**What you have to do:** Only the records, exactly as written, belong in the answer; pictures do not.

Records for this task section start

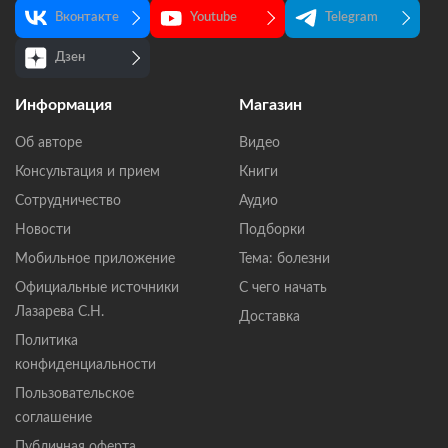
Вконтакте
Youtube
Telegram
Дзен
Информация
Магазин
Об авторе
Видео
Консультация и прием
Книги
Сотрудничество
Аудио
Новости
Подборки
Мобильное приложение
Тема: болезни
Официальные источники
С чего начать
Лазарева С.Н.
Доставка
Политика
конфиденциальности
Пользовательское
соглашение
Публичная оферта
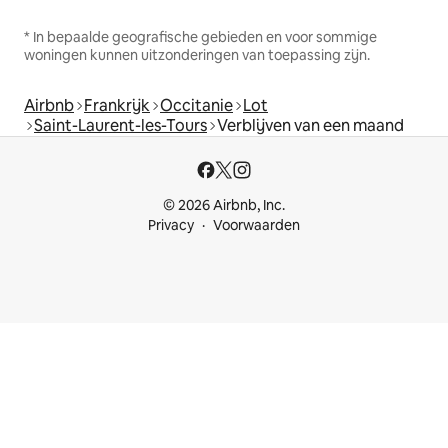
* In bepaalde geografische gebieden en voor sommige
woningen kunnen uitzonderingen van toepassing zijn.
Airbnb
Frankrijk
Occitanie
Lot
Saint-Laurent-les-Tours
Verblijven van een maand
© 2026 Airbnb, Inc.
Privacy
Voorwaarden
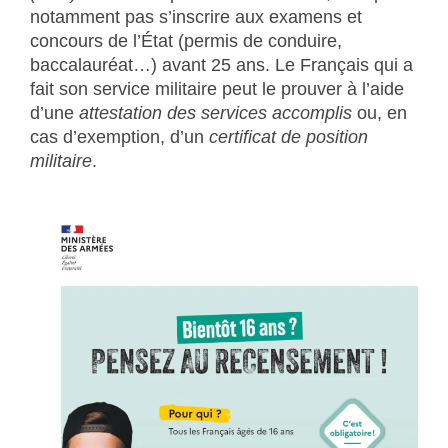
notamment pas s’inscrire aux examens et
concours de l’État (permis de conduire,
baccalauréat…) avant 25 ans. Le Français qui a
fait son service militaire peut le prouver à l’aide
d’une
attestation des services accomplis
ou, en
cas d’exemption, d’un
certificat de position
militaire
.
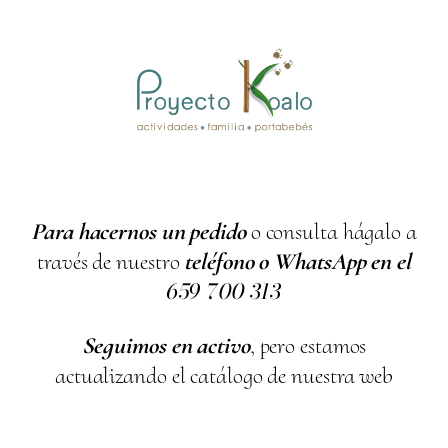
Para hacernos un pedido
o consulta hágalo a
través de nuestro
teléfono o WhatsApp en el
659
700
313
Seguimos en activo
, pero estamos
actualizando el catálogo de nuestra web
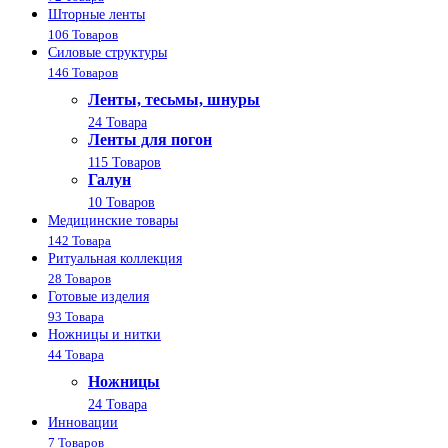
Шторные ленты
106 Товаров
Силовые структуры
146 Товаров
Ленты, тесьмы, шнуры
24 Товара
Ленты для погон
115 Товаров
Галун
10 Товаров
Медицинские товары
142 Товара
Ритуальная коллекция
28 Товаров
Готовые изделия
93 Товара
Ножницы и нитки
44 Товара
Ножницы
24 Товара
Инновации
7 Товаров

Records for this task section end

**Result below:**
Вконтакте
Youtube
Telegram
Дзен
Информация
Магазин
Об авторе
Видео
Консультация и прием
Книги
Сотрудничество
Аудио
Новости
Подборки
Мобильное приложение
Тема: болезни
Официальные источники
С чего начать
Лазарева С.Н.
Доставка
Политика
конфиденциальности
Пользовательское
соглашение
Публичная оферта
* In bepaalde geografische gebieden en voor sommige
woningen kunnen uitzonderingen van toepassing zijn.
Airbnb
Frankrijk
Occitanie
Lot
Saint-Laurent-les-Tours
Verblijven van een maand
© 2026 Airbnb, Inc.
Privacy
Voorwaarden
notamment pas s’inscrire aux examens et
concours de l’État (permis de conduire,
baccalauréat…) avant 25 ans. Le Français qui a
fait son service militaire peut le prouver à l’aide
d’une
attestation des services accomplis
ou, en
cas d’exemption, d’un
certificat de position
militaire
.
Para hacernos un pedido
o consulta hágalo a
través de nuestro
teléfono o WhatsApp en el
659
700
313
Seguimos en activo
, pero estamos
actualizando el catálogo de nuestra web
Шторные ленты
106 Товаров
Силовые структуры
146 Товаров
Ленты, тесьмы, шнуры
24 Товара
Ленты для погон
115 Товаров
Галун
10 Товаров
Медицинские товары
142 Товара
Ритуальная коллекция
28 Товаров
Готовые изделия
93 Товара
Ножницы и нитки
44 Товара
Ножницы
24 Товара
Инновации
7 Товаров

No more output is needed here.